Trump Defends Charlottesville Response During Phoenix Rally, Skips ‘On Many Sides’ Remark

“It’s time to expose the crooked media deceptions and to challenge the media for their role in fomenting division,” Trump says

President Donald Trump spent the first part of his Tuesday rally in Phoenix, Arizona, blaming the media for twisting his words and inflaming divisions following the deadly violence in Charlottesville, Virginia.

Reading from a piece of paper, Trump detailed his multiple responses given on separate days following the white supremacists rally protesting the removal of a statue of Civil War general Robert E. Lee. However, missing from his recall was his now infamous “on many sides” remark.

“What happened in Charlottesville strikes at the core of America. And tonight, this entire arena stands united against the thugs who perpetrate hatred and violence,” Trump told a cheering crowd. “I strongly condemn neo-Nazis, white supremacists and the KKK.”

“The media can attack me, but where I draw the line is when they attack you, which is what they do,” he said. “It’s time to expose the crooked media deceptions and to challenge the media for their role in fomenting division.”

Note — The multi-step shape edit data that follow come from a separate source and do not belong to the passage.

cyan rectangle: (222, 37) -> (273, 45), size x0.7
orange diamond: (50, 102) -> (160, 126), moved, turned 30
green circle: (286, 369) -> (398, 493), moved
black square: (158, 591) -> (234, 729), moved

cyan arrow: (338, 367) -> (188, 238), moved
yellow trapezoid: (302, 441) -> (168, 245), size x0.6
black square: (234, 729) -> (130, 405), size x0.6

As he read his second response in which he mentioned white supremacists and the KKK by name, he told the crowd: “I hit ‘em with neo-Nazi, I hit ‘em with everything. KKK? We have KKK. I got ‘em all.”

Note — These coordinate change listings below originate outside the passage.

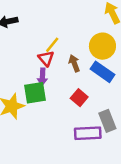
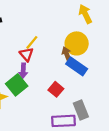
brown arrow: (74, 63) -> (67, 54), moved
green square: (35, 93) -> (17, 85), turned -30

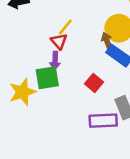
green square: (17, 85) -> (47, 78), turned 30

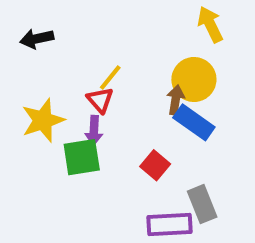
brown arrow: (107, 41) -> (176, 100), turned 30
yellow star: (22, 92) -> (43, 120), moved

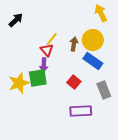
black arrow: (37, 39) -> (16, 20), turned 147
brown arrow: (176, 100) -> (74, 44), moved
yellow star: (43, 120) -> (19, 83), moved
gray rectangle: (202, 204) -> (104, 90), moved

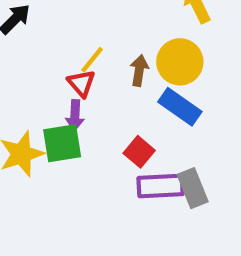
gray rectangle: (104, 90) -> (193, 188), moved
purple rectangle: (81, 111) -> (161, 186), moved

Trump also skipped over his most controversial remarks, when he said during a jaw-dropping news conference that there were “very fine people on both sides.”

A visibly disgusted Don Lemon told his CNN viewers right after the rally was over: “Well, what do you say to that? I’m just going to speak from the heart, here. What we just witnessed was a total eclipse of the facts. Someone who came out on stage and lied directly to the American people and left things out that he said in an attempt to rewrite history. “

“He’s unhinged,” Lemon went on say. “It’s embarrassing, and I don’t mean for us, the media, because he went after us, but for the country. This is who we elected president of the United States.”

Trump did not pardon former Arizona sheriff Joe Arpaio, despite speculation earlier in the day that he would use the event to make the announcement. But he did suggest that a pardon could be coming soon.

“I think he’s going to be just fine,” Trump told a boisterous crowd. “I’m not going to do it tonight because I don’t want to cause any controversy.”

Arpaio was convicted last month of criminal contempt for defying a court order to stop detaining suspected undocumented immigrants.

Trump’s “Make America Great Again” rally marked his eighth campaign-style rally since taking the oath of office.

Thousands of people flocked to Downtown Phoenix to protest the rally. There were some minor scuffles between protesters and Trump supporters as people lined up to get inside the venue.

The rally comes as Trump is trying to turn the page following a number of controversies, including the backlash over his defense of violent white nationalist at a rally in Charlottesville, in which one woman died after a driver plowed into a group of counter-protesters.